Czupryn has appropriated the same symbolism the Egyptian Surrealists mobilised in their fight against the twin evils of fascism and colonialism. Mayo’s spindly, angular figures were not just born out the artist’s interest in the formal concerns of modernism but aimed at deconstructing the ‘ideal’ bodies of fascism and colonialism. The concrete fences which flank the scene are a jarring emblem of British oppression, they hem the fighters in and provide a brutish backdrop to this painful struggle.
Czupryn has pushed these elements to the fore. In his interpretation politics has acquired a quite literal materiality. It is a war waged between actual not abstract bodies, their physicality clear in the insistent wood grain on their surface. Here, wooden is not a byword for stiff, but instead represents some organic living (and livid) essence. The material is embedded with symbolic meaning: there is Egyptian mulberry wood, cedar from Lebanon. One reclining figure has been crafted in tamarisk – a wood traditionally used in the making of funeral caskets. The painting is shocking: every surface is depicted with Czupryn’s virtuosity, and an acuity that suggests the sharpness of fiction is truer than fact.

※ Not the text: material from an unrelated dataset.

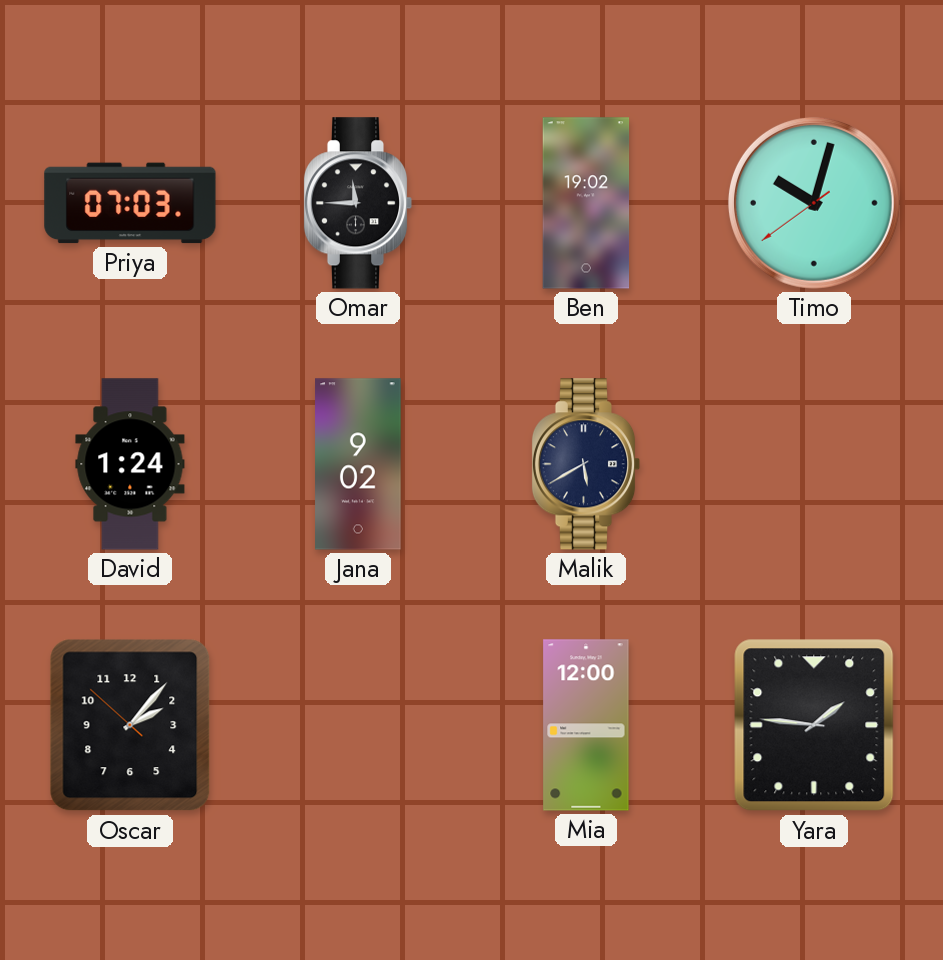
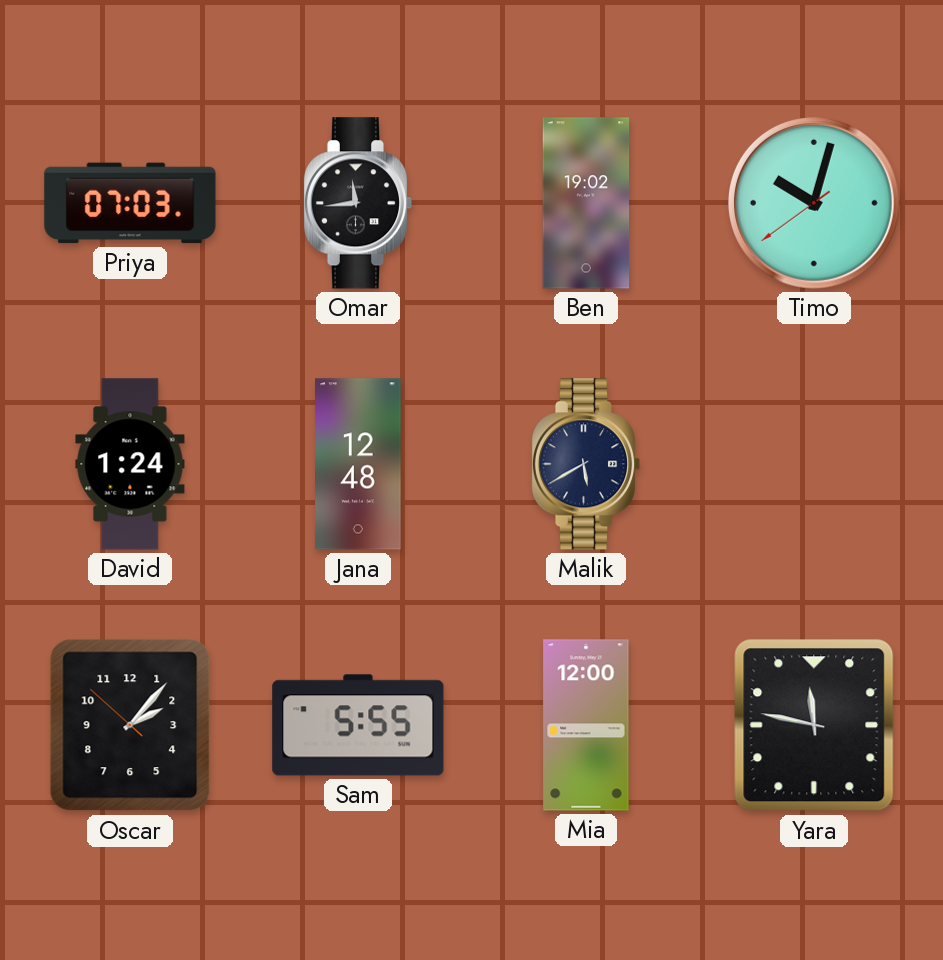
Omar: 11:45 -> 11:44
Jana: 9:02 -> 12:48
Sam: none -> 5:55
Yara: 1:46 -> 11:47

The sky is another departure from Mayo’s original work. These arcs of radiating tesserae have the appearance of a mosaic, but also recall pixels. This only adds to the surreality of the action, which becomes like a scene in a video game. Baton Blows thus calls up the digital forum in which political skirmishes now take place, from the initial waves of the Arab Spring which reverberated around twitter, to the Facebook ‘echo chambers’ of recent elections. Czupryn has painted a Coups des Bâtons for this century: a reminder that the past can come back to life with horrifying clarity and vigour, an uncanny resurrection of history.